# 144 HZ Monitor nur auf 60 HZ...



## eddietwo (27. Februar 2019)

hey

eben habe ich mir einen msi optix mag241c gekauft.
Dieser hat 144 HZ

Ich kann nur 60 Hz im Nvideatreiber auswählen.
Ebenso zeigt der Monitor unter details 1920 x 1080 und 60 hz an.
WAS muss ich denn da ändern???

Habe mal Freesync beim Monitor deaktiviert ( nvidea rtx 20650 verbaut )
Daran liegt es nicht.
Wird trotz an ohnehin nicht aktiv sein bei Nvidea karte...

Jemand eine Idee?


----------



## Torben456 (27. Februar 2019)

Freesync klappt auch Nvidia Karten.
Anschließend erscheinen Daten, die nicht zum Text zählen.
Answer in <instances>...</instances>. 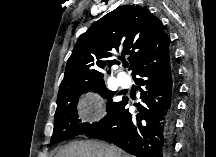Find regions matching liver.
Masks as SVG:
<instances>
[{
	"instance_id": "obj_1",
	"label": "liver",
	"mask_w": 216,
	"mask_h": 157,
	"mask_svg": "<svg viewBox=\"0 0 216 157\" xmlns=\"http://www.w3.org/2000/svg\"><path fill=\"white\" fill-rule=\"evenodd\" d=\"M55 157H129V154L114 145L100 141H86L64 146Z\"/></svg>"
}]
</instances>
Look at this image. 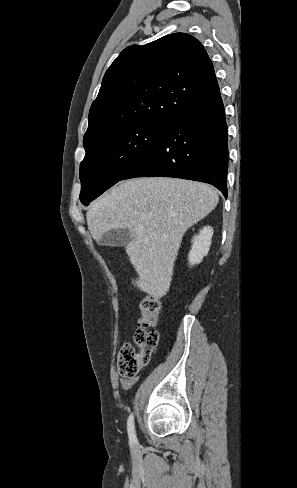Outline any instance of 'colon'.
Wrapping results in <instances>:
<instances>
[{
    "label": "colon",
    "mask_w": 297,
    "mask_h": 488,
    "mask_svg": "<svg viewBox=\"0 0 297 488\" xmlns=\"http://www.w3.org/2000/svg\"><path fill=\"white\" fill-rule=\"evenodd\" d=\"M160 308L161 303L158 296L148 294L142 299L140 317L135 333V341L139 351L129 343L121 346L117 358V367L121 376L135 377L149 363L152 353L158 344L159 336L155 326Z\"/></svg>",
    "instance_id": "5ec220e1"
}]
</instances>
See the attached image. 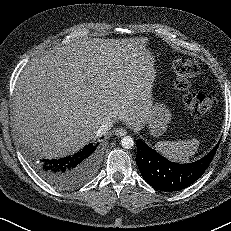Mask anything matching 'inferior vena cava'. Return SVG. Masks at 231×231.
<instances>
[{
    "label": "inferior vena cava",
    "mask_w": 231,
    "mask_h": 231,
    "mask_svg": "<svg viewBox=\"0 0 231 231\" xmlns=\"http://www.w3.org/2000/svg\"><path fill=\"white\" fill-rule=\"evenodd\" d=\"M112 122H105L97 129V136H102L108 132L112 127Z\"/></svg>",
    "instance_id": "1"
}]
</instances>
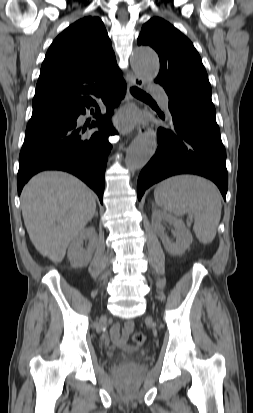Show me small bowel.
I'll return each mask as SVG.
<instances>
[{
    "label": "small bowel",
    "instance_id": "c3829d8e",
    "mask_svg": "<svg viewBox=\"0 0 253 413\" xmlns=\"http://www.w3.org/2000/svg\"><path fill=\"white\" fill-rule=\"evenodd\" d=\"M132 330L133 323L131 321L123 325L115 324L110 331L112 342L118 347H125Z\"/></svg>",
    "mask_w": 253,
    "mask_h": 413
}]
</instances>
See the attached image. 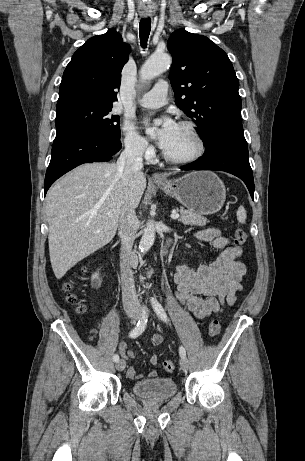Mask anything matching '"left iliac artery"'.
Returning <instances> with one entry per match:
<instances>
[{"label":"left iliac artery","mask_w":305,"mask_h":461,"mask_svg":"<svg viewBox=\"0 0 305 461\" xmlns=\"http://www.w3.org/2000/svg\"><path fill=\"white\" fill-rule=\"evenodd\" d=\"M151 302H152V306H153V309L154 311L156 312L157 316L164 322H168V317H167V314L165 312V310L163 309L162 305L155 299V298H152L151 299ZM179 354L181 357H185L186 356V351L184 349L183 346H181L179 348Z\"/></svg>","instance_id":"1"}]
</instances>
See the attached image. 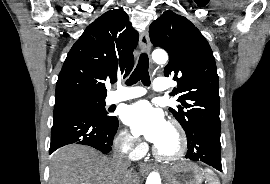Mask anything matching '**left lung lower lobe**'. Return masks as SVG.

Benutz du auch ein Displayport Kabel?


----------



## eddietwo (27. Februar 2019)

Ja ich benutze ein DP Kabel...
War im Lieferumfang dabei.
Steht sogar dabei das man dieses für 144hz brauch.,..
Also sollte ich Freeync aktiviert lassen in den Monitor settings?


----------



## JoM79 (27. Februar 2019)

Was steht denn in der Nvidia Systemsteuerung unter Auflösung?
PC oder Ultra HD/HD/SD?


----------



## Jairus73 (27. Februar 2019)

Hast du ggf. die Treiber / Software für den Monitor  installiert  ?


----------



## eddietwo (27. Februar 2019)

JoM79 schrieb:


> Was steht denn in der Nvidia Systemsteuerung unter Auflösung?
> PC oder Ultra HD/HD/SD?



Habe es nun.
Da stand Ultra HD etc..
Musste in den windows Anzeigeoption die Wiederholungsrate auf 144 Hz setzen vom Monitor.
Nun steht nicht mehr Ultra HD und 1920 x 1080 ( nativ ) sondern
PC 1920 x 1080 und ich kann 144 Hz wählen.
Windows zeigt zwar 143 Hz an bei gewählten 144 aber is wohl so.

Frage zu Gsync :
Da steht Ihr Monitor ist nicht in der Kompatibilitäsliste.
Muss ich unten den haken ebensfalls setzen??
Was muss hier eingestellt werden oder sollte ich das lassen?


----------



## JoM79 (27. Februar 2019)

Du hättest auch einfach so auf PC setzen können und ja, da muss ein Häckchen rein.


----------



## eddietwo (27. Februar 2019)

Kann ich den Gsync einfach so aktivieren wenn der Monitor nicht in der Liste geführt wird?´

Soll ich die Windows Settings dann rückgängig machen oder kommt das auf das selbe raus?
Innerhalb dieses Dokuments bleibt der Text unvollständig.